Just another picture of my magnificent awesomeness.
Meanwhile in Seattle the toddler falls asleep on a pile of cloth diapers. I was told that he slept like that for 2 hours. Diapers are cozy.
Again, Bolt Bus staff were accommodating. They let me bring both my bike and box on the bus and didn't even blink. Amtrak, you could learn so much. I contemplated taking Amtrak home but they canceled the train due to a mud slide. I did bike to the station to ask if they could accommodate my box in addition to the bike. I didn't get a clear answer. I think that means no.
I decided to take rest in a Starbucks so I can watch my bike and charge my phone. Of all the places, why didn't I choose some other place, hah. In this time period someone saw the bike and box and somehow it was assumed it was stolen. I saw one couple eyeing it so I suspect them. In turn they made me nervous. I wasn't sure what they were doing so at that point I went outside and decided to walk around. When you are brown you are paranoid when gringos start touching your stuff, no kidding. Downtown is a weird place to bike so I wasn't interested in hanging out.
I walked past this place and it looked interesting but it felt too hip to go in. Pobresita, she can't afford a home so she is walking around with her portable house. I had a whole Mexican soap opera going on in my head from this point on.

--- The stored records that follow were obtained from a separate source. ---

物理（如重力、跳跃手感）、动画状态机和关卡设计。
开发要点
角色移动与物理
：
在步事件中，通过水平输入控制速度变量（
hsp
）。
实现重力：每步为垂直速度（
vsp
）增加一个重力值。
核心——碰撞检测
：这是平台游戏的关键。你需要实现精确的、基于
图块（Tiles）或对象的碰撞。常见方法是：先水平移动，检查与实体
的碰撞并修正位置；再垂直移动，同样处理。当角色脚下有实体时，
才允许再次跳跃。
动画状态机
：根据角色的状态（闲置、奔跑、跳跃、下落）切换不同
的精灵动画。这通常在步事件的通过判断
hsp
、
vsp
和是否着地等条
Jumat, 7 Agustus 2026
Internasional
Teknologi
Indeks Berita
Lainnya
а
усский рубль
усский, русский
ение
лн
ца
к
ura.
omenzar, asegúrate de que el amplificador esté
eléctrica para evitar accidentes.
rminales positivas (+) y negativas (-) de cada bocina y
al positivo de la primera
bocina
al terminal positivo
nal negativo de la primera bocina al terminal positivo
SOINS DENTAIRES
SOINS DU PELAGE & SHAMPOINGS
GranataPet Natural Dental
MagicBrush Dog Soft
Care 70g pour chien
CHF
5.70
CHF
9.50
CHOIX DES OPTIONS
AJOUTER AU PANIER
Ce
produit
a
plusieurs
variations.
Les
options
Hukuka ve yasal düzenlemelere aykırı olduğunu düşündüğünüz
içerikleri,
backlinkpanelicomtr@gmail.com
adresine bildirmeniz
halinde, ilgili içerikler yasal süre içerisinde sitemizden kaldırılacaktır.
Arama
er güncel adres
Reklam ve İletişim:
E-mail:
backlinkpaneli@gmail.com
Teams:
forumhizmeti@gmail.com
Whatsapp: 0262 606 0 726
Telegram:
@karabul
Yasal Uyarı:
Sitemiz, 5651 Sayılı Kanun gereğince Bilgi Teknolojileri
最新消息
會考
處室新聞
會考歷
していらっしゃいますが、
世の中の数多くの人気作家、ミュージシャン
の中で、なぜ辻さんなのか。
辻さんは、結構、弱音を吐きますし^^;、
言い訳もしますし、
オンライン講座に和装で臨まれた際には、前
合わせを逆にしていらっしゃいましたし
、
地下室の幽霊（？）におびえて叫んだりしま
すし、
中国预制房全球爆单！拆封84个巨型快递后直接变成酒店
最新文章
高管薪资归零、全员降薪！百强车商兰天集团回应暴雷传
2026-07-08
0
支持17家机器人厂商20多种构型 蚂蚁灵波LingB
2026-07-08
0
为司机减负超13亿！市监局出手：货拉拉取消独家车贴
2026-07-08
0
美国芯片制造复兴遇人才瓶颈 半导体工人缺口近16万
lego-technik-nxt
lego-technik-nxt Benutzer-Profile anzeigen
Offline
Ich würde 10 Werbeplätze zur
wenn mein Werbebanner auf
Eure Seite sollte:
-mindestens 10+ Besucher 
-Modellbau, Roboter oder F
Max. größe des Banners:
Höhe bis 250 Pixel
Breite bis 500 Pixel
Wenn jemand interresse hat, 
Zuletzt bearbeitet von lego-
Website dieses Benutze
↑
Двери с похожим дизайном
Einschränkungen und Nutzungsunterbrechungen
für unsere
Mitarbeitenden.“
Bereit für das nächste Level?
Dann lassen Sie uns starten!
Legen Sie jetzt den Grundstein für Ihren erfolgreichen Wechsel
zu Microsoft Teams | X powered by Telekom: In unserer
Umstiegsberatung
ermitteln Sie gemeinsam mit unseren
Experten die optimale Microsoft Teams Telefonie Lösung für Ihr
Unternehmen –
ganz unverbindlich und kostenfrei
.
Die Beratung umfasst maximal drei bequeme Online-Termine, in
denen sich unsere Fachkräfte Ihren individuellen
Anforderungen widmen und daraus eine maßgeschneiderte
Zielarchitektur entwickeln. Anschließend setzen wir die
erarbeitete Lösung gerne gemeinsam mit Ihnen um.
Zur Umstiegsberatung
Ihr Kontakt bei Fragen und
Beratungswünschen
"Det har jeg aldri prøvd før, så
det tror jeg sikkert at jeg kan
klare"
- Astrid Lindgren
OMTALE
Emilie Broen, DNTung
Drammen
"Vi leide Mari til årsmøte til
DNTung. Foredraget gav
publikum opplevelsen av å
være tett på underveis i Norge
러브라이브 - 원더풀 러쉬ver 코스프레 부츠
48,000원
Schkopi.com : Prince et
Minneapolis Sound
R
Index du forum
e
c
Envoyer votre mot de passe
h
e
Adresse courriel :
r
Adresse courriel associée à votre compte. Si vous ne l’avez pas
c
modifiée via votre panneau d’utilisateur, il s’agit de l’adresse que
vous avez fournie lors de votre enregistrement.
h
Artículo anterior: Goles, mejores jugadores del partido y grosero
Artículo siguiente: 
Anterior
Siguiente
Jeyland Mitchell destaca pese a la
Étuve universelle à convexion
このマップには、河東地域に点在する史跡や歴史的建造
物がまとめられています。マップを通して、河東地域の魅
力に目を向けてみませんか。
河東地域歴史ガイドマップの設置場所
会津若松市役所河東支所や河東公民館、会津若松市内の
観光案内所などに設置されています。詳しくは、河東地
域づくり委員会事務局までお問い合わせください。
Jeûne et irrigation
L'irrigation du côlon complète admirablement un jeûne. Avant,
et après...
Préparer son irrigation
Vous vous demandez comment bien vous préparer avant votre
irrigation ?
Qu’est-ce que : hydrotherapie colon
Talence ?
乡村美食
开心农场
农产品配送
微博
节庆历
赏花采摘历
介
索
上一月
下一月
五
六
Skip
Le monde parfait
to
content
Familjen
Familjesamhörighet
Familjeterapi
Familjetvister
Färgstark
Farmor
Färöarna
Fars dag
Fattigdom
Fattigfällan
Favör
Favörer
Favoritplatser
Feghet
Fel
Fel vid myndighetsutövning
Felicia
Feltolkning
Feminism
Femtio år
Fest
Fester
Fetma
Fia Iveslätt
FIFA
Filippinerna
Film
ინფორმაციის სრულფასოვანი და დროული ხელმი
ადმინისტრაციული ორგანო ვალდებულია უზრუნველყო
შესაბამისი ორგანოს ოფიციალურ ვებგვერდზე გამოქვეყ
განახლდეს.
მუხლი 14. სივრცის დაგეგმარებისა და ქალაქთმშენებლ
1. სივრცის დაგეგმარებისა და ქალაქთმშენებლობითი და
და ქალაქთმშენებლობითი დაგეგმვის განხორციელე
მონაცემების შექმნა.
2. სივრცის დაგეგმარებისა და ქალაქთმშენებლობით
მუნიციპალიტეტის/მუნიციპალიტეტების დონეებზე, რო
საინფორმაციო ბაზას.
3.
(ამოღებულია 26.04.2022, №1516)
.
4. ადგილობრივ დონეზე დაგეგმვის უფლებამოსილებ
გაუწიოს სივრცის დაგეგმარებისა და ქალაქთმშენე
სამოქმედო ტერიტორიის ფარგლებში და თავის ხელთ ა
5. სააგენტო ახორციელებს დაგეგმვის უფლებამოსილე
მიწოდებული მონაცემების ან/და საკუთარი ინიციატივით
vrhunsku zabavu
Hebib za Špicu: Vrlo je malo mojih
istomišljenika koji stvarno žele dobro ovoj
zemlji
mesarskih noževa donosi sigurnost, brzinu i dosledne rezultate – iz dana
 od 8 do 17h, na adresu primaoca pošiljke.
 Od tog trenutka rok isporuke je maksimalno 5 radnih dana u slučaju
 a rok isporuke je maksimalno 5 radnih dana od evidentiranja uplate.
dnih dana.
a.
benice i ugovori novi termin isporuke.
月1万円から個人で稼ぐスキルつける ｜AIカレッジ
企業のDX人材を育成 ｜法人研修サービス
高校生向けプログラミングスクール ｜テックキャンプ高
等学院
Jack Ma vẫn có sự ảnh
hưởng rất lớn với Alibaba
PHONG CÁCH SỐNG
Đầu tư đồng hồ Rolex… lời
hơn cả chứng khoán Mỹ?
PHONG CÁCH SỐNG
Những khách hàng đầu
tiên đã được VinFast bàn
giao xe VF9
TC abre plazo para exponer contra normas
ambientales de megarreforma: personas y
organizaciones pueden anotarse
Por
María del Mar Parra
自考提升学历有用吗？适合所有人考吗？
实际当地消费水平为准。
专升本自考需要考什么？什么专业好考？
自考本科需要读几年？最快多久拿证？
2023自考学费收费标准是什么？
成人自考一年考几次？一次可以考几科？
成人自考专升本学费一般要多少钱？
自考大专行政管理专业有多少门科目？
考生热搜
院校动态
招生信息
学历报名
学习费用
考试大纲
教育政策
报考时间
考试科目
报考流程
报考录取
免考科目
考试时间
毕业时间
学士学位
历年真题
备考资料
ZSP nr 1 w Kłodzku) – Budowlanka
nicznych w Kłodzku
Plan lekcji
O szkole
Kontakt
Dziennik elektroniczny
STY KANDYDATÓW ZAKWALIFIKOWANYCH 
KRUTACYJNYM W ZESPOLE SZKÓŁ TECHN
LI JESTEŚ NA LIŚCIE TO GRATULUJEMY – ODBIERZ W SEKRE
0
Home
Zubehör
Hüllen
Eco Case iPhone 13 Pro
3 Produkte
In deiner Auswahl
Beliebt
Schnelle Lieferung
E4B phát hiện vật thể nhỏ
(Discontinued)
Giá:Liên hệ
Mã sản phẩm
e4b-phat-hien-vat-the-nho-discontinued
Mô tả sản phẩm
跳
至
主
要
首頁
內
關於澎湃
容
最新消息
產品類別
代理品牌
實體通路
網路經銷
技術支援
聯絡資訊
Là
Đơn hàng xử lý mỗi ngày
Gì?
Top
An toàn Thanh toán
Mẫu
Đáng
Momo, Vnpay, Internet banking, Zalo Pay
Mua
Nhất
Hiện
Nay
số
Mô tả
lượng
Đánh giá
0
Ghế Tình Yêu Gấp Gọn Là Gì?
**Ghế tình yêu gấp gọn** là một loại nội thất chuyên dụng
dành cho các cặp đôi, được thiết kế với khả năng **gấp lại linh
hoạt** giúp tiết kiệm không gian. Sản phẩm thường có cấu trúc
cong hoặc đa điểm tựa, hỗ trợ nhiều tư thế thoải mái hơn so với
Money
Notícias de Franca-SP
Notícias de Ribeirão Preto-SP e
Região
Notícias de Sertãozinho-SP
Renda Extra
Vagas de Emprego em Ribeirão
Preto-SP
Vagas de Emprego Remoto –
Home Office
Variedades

The ride home was mostly boring and I was tired. Nobody put their foot on my face and I got two seats all to myself. I even got a workable plug for my phone. Look what I did, I brought the whole thing on the Light Rail. It's against the written rules to bring a CARGO bike on the light rail. Like I said before, this is a perfectly normal bike and I happen to have a box on the front rack.
I made it home in record time to eat tacos, nurse a kid and go to sleep. Note to self, fix that kickstand.
The toddler didn't know what to think about it but he enjoyed eating his taco in here.
A week later I biked the box the complete 7 hilly miles to meet the frame. Hello Lake Washington. This might be the first Metrofiets box ever to get a grand tour of Seattle.
There you have it, the whole saga of the Metrofiets box and how it got to Seattle. Part 2 will be coming soon, including the parts about how the frame got to the shop.